Let's try this procedure out on the `heights_mcar` dataset.

In [None]:
heights_mcar.head()

In [None]:
# This function implements the 3-step process we studied earlier
def create_imputed(col):
    num_null = col.isna().sum()
    fill_values = col.dropna().sample(num_null, replace=True)
    fill_values.index = col.loc[col.isna()].index
    return col.fillna(fill_values.to_dict())

Each time we run the following cell, it generates a new imputed version of the `'child'` column.

In [None]:
create_imputed(heights_mcar['child']).head()

Let's run the above procedure 100 times.

In [None]:
mult_imp = pd.concat([create_imputed(heights_mcar['child']).rename(k) for k in range(100)], axis=1)
mult_imp.head()

Let's plot some of the imputed columns above.

In [None]:
# Random sample of 15 imputed columns
mult_imp.sample(15, axis=1).plot(kind='kde', alpha=0.5, legend=False);

Let's look at the distribution of means across the imputed columns.

In [None]:
mult_imp.mean().plot(kind='hist', bins=20, ec='w', density=True);

## Summary

### Summary of imputation techniques

* Listwise deletion.
* Mean imputation.
* Group-wise (conditional) mean imputation.
* Probabilistic imputation.
* Multiple imputation.

### Summary: listwise deletion

* Procedure: `.dropna()`.
* If data are MCAR, listwise deletion doesn't change statistics of the data.
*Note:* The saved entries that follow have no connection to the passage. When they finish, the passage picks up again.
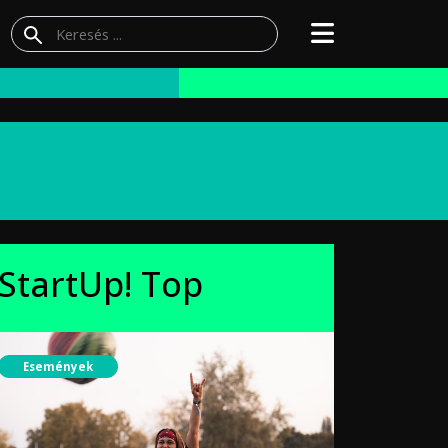
StartUp! Top
Események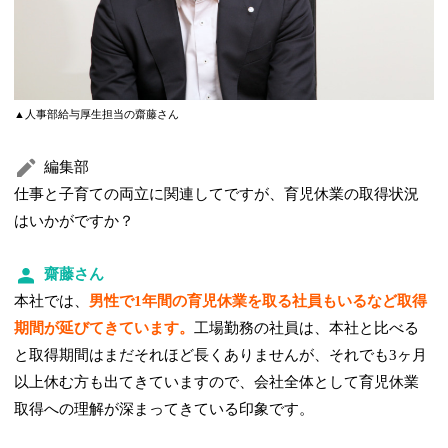
▲人事部給与厚生担当の齋藤さん
編集部
仕事と子育ての両立に関連してですが、育児休業の取得状況
はいかがですか？
齋藤さん
本社では、
男性で1年間の育児休業を取る社員もいるなど取得
期間が延びてきています。
工場勤務の社員は、本社と比べる
と取得期間はまだそれほど長くありませんが、それでも3ヶ月
以上休む方も出てきていますので、会社全体として育児休業
取得への理解が深まってきている印象です。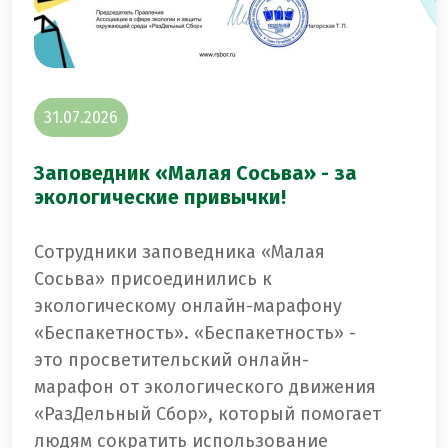
31.07.2026
Заповедник «Малая Сосьва» - за
экологические привычки!
Сотрудники заповедника «Малая
Сосьва» присоединились к
экологическому онлайн-марафону
«Беспакетность». «Беспакетность» -
это просветительский онлайн-
марафон от экологического движения
«РазДельный Сбор», который помогает
людям сократить использование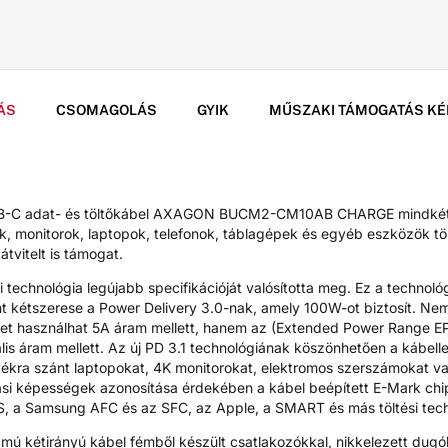
ÁS
CSOMAGOLÁS
GYIK
MŰSZAKI TÁMOGATÁS KÉ
SB-C adat- és töltőkábel AXAGON BUCM2-CM10AB CHARGE mindkét 
k, monitorok, laptopok, telefonok, táblagépek és egyéb eszközök tö
tvitelt is támogat.
si technológia legújabb specifikációját valósította meg. Ez a techno
mint kétszerese a Power Delivery 3.0-nak, amely 100W-ot biztosít. 
éget használhat 5A áram mellett, hanem az (Extended Power Range EP
lis áram mellett. Az új PD 3.1 technológiának köszönhetően a kábell
játékra szánt laptopokat, 4K monitorokat, elektromos szerszámokat 
tási képességek azonosítása érdekében a kábel beépített E-Mark chi
PS, a Samsung AFC és az SFC, az Apple, a SMART és más töltési tech
amú kétirányú kábel fémből készült csatlakozókkal, nikkelezett dugó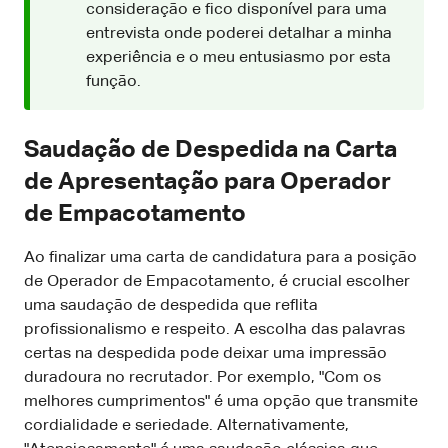
consideração e fico disponível para uma
entrevista onde poderei detalhar a minha
experiência e o meu entusiasmo por esta
função.
Saudação de Despedida na Carta
de Apresentação para Operador
de Empacotamento
Ao finalizar uma carta de candidatura para a posição
de Operador de Empacotamento, é crucial escolher
uma saudação de despedida que reflita
profissionalismo e respeito. A escolha das palavras
certas na despedida pode deixar uma impressão
duradoura no recrutador. Por exemplo, "Com os
melhores cumprimentos" é uma opção que transmite
cordialidade e seriedade. Alternativamente,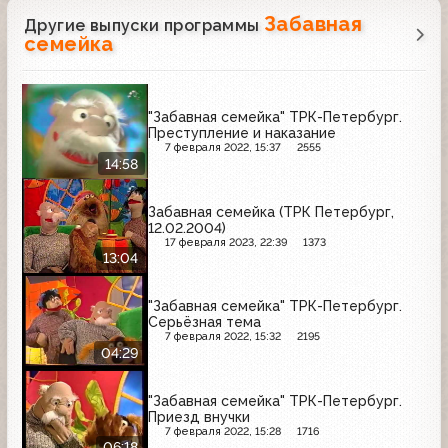
Забавная
Другие выпуски программы
семейка
"Забавная семейка" ТРК-Петербург.
Преступление и наказание
7 февраля 2022, 15:37
2555
14:58
Забавная семейка (ТРК Петербург,
12.02.2004)
17 февраля 2023, 22:39
1373
13:04
"Забавная семейка" ТРК-Петербург.
Серьёзная тема
7 февраля 2022, 15:32
2195
04:29
"Забавная семейка" ТРК-Петербург.
Приезд внучки
7 февраля 2022, 15:28
1716
06:18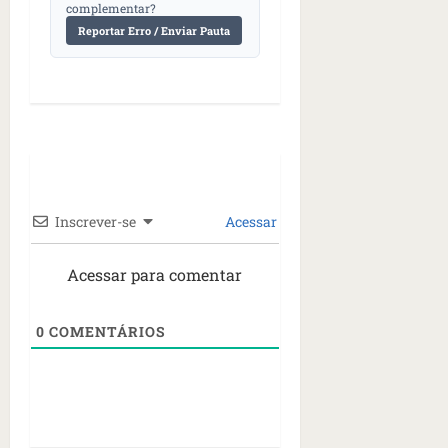
complementar?
Reportar Erro / Enviar Pauta
Inscrever-se
Acessar
Acessar para comentar
0
COMENTÁRIOS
### Summary: mean imputation 

* Procedure: `.fillna(df[col].mean())`.
* If data are MCAR, the resulting mean is an unbiased estimate of the true mean, but the variance is too low.
* Analogue for categorical data: imputation with the mode.

### Summary: conditional mean imputation

* Procedure: for a column `c1`, conditional on a second column `c2`:
```
means = df.groupby('c2').mean().to_dict()
imputed = df['c1'].apply(lambda x: means[x] if pd.isna(x) else x)
```
* If data MAR, the resulting mean is an unbiased estimate of the true mean, but the variance is too low.
* This increases correlations between the columns.
* If the column with missing values were dependent on *more than one* column, we can use linear regression to predict the missing value.
    - Will see this again in a few weeks.
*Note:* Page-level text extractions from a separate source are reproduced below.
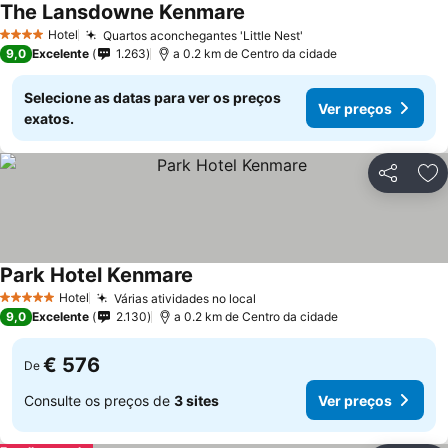
The Lansdowne Kenmare
Ver preços
Hotel
Quartos aconchegantes 'Little Nest'
Ver preços
4 Estrelas
9,0
Excelente
1.263
a 0.2 km de Centro da cidade
Selecione as datas para ver os preços
Ver preços
exatos.
Partilhar
Ad
Park Hotel Kenmare
Ver preços
Hotel
Várias atividades no local
Ver preços
5 Estrelas
9,0
Excelente
2.130
a 0.2 km de Centro da cidade
€ 576
De
Consulte os preços de
3 sites
Ver preços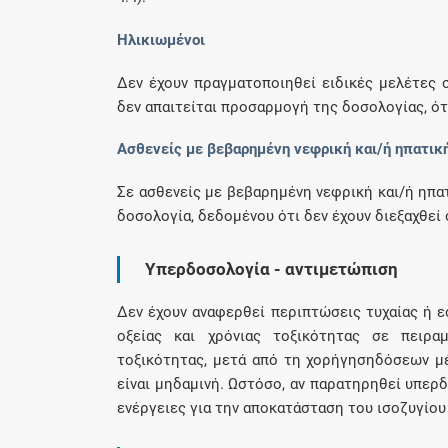
Ηλικιωμένοι
Δεν έχουν πραγματοποιηθεί ειδικές μελέτες σ
δεν απαιτείται προσαρμογή της δοσολογίας, ότ
Ασθενείς με βεβαρημένη νεφρική και/ή ηπατική
Σε ασθενείς με βεβαρημένη νεφρική και/ή ηπα
δοσολογία, δεδομένου ότι δεν έχουν διεξαχθεί
Υπερδοσολογία - αντιμετώπιση
Δεν έχουν αναφερθεί περιπτώσεις τυχαίας ή 
οξείας και χρόνιας τοξικότητας σε πειρ
τοξικότητας, μετά από τη χορήγησηδόσεων μ
είναι μηδαμινή. Ωστόσο, αν παρατηρηθεί υπερδ
ενέργειες για την αποκατάσταση του ισοζυγίου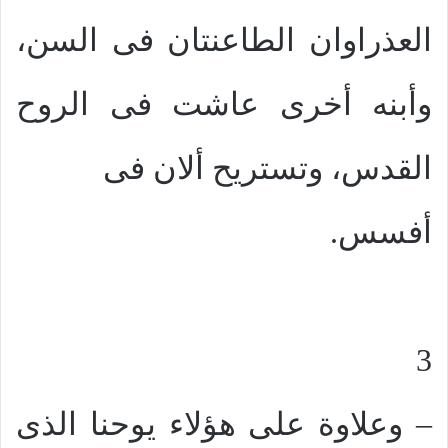
العذراوان الطاعنتان فى السن،
وأبنه أخرى عاشت فى الروح
القدس، وتستريح ألان فى
أفسس.
3
– وعلاوة على هؤلاء يوحنا الذى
### Summary: probabilistic imputation

* Procedure: draw from the distribution of **observed data** to fill in missing values.
* If data are MCAR, the resulting mean and variance are unbiased estimates of the true mean and variance.
* Extending to the MAR case: draw from **conditional empirical distributions**.
    - If data are conditional on a single categorical column `c2`, apply the MCAR procedure to the groups of `df.groupby(c2)`.
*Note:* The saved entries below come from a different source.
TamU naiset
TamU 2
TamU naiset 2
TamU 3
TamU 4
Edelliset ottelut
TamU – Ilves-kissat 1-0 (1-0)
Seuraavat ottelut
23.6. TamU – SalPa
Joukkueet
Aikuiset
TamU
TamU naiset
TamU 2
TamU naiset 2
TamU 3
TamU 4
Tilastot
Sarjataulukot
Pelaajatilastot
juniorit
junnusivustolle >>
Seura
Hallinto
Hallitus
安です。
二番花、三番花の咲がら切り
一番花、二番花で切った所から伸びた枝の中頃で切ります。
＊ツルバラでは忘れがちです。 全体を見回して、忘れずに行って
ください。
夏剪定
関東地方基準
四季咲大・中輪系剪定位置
### Summary: multiple imputation

* Procedure:
    - Apply probabilistic imputation multiple times, resulting in $N$ imputed datasets.
    - Compute statistics separately on the $N$ imputed datasets (e.g. compute mean or correlation coefficient).
    - Plot the distribution of these statistics and create confidence intervals.
* If a column is missing conditional on multiple columns, your "multiple imputations" should include probabilistic imputations for each!